To counteract the growing array of inert, nutrition deficient foods, the minions of the Medical Monopoly have not been idle.  While conducting wars of attrition against the leading exponents of better nutrition, the Food and Drug Administration and the American Medical Association have valiantly defended the use of chemical fertilizers.  The widely circulated AMA magazine, Today’s Health, found in every public school and library, in September 1958, stated, “Extensive research conducted by the Federal Government has shown that the nutritional value of crops is not affected by the soil of the fertilizers used . . .” This was contradicted by the Rockefeller Foundation’s own Dr. Alexis Carrel, who wrote, “Chemical fertilizers, by increasing the abundance of the crops without replacing all the exhausted elements of the soil, have indirectly contributed to change the nutritive value of cereal grains and vegetables.  Hens have been compelled by artificial diet and mode of living, to enter the ranks of mass producers.  Has not the quality of their eggs been modified? The same question may be asked about milk, because cows are now confined to the stable all year round, and are fed with manufactured provender.  Hygienists have not paid sufficient attention to the genesis of diseases.  Their studies of conditions of life and diet, and of their effect on the physiological and mental state of modern man, are superficial, incomplete and of too short duration.”

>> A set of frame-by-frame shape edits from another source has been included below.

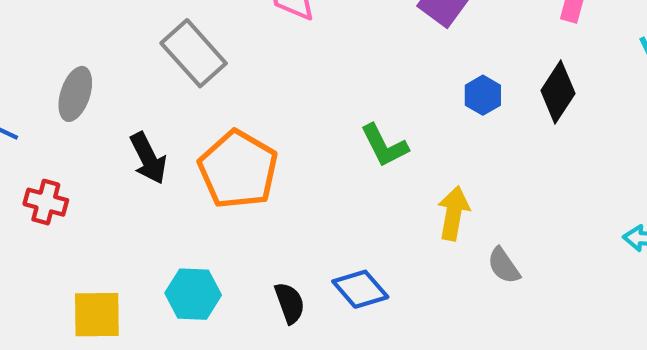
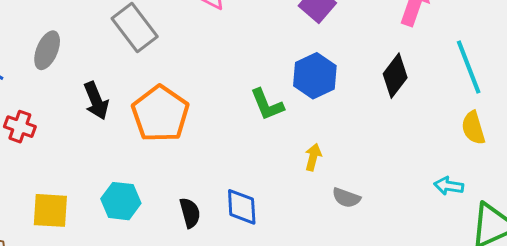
blue hexagon: (483, 95) -> (315, 76), moved, size x1.6
yellow arrow: (454, 213) -> (313, 157), size x0.7
gray semicircle: (504, 266) -> (346, 198), turned -40
blue diamond: (360, 289) -> (242, 207), turned 33

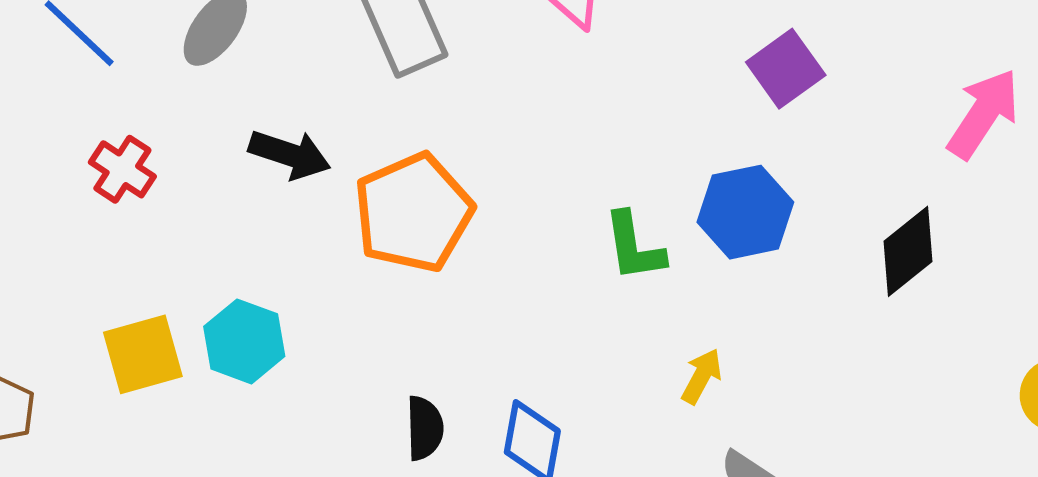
black arrow: (96, 101) -> (290, 154), turned -63
cyan hexagon: (121, 201) -> (244, 341), moved
yellow square: (50, 210) -> (143, 354), turned -33

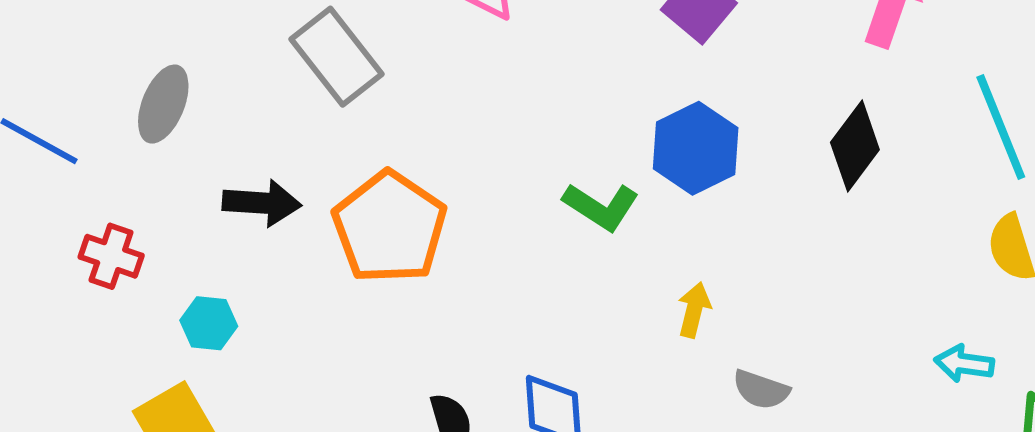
green L-shape: (634, 247) -> (601, 207), turned -34
cyan hexagon: (244, 341) -> (209, 323), moved, size x0.7

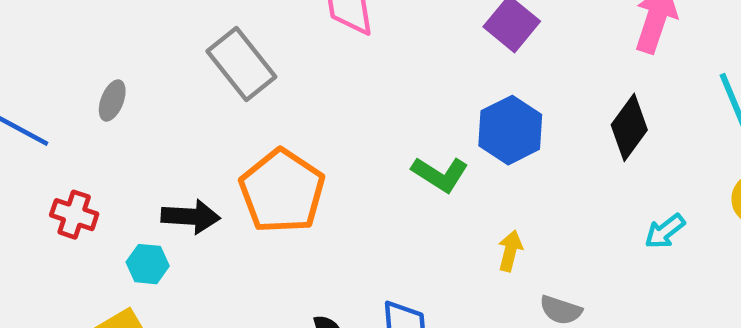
gray ellipse: (163, 104) -> (112, 101), size x0.7
black arrow: (262, 203) -> (191, 217), moved
cyan arrow: (964, 364) -> (665, 231), moved, turned -45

Despite the claims of government researchers, the importance of soil is shown by the fact that the proportion of iron in lettuce can vary from 1 mg per hundred to 50 mg per hundred, according to conditions of the soil in which it is grown.  The Middle West has long been known as “the goiter belt,” because of a widespread deficiency of iodine in the soil.  The British Isles, which have been heavily farmed for almost two thousand years, have such deficiencies of minerals in the soil that the British are known the world over for then-bad teeth.

The present system of agricultural chemistry was fathered by Dr. Justus von Liebig, a German chemistry professor who suggested that minerals should be added to the soil and acids added to make them more available to plants.  Chemistry agriculture uses soluble chemicals which are either acidic or basic, their final effect being to acidify the soil, while the use of chemical minerals renders the soil useless.  It has been suggested that we are still living on the benefits conferred by the last Glacial Age, and that the only way to remineralize the soil is to undergo another Glacial Age, as has previously happened about every 100,000 years.

Dr. W.M. Albrecht, chairman of the Department of Soils at the University of Missouri School of Agriculture, states, “While it has long been common belief that disease is an infliction visited upon us from without, there is a growing recognition that it possibly originates from within because of deficiencies and failure to nourish ourselves completely.  Fuller knowledge of nutrition is revealing mounting numbers of cases of deficiency diseases.  These tend to be traced, not only to the supplies in the food and supermarket where the family budget may provide them, but a bit further, and closer to their origin, namely, the fertilization of the soil, the point at which all agricultural production takes off ... These increasing cases classified as deficiencies are bolstering the truth of that old adage, which told us that ‘to be well fed is to be healthy.’"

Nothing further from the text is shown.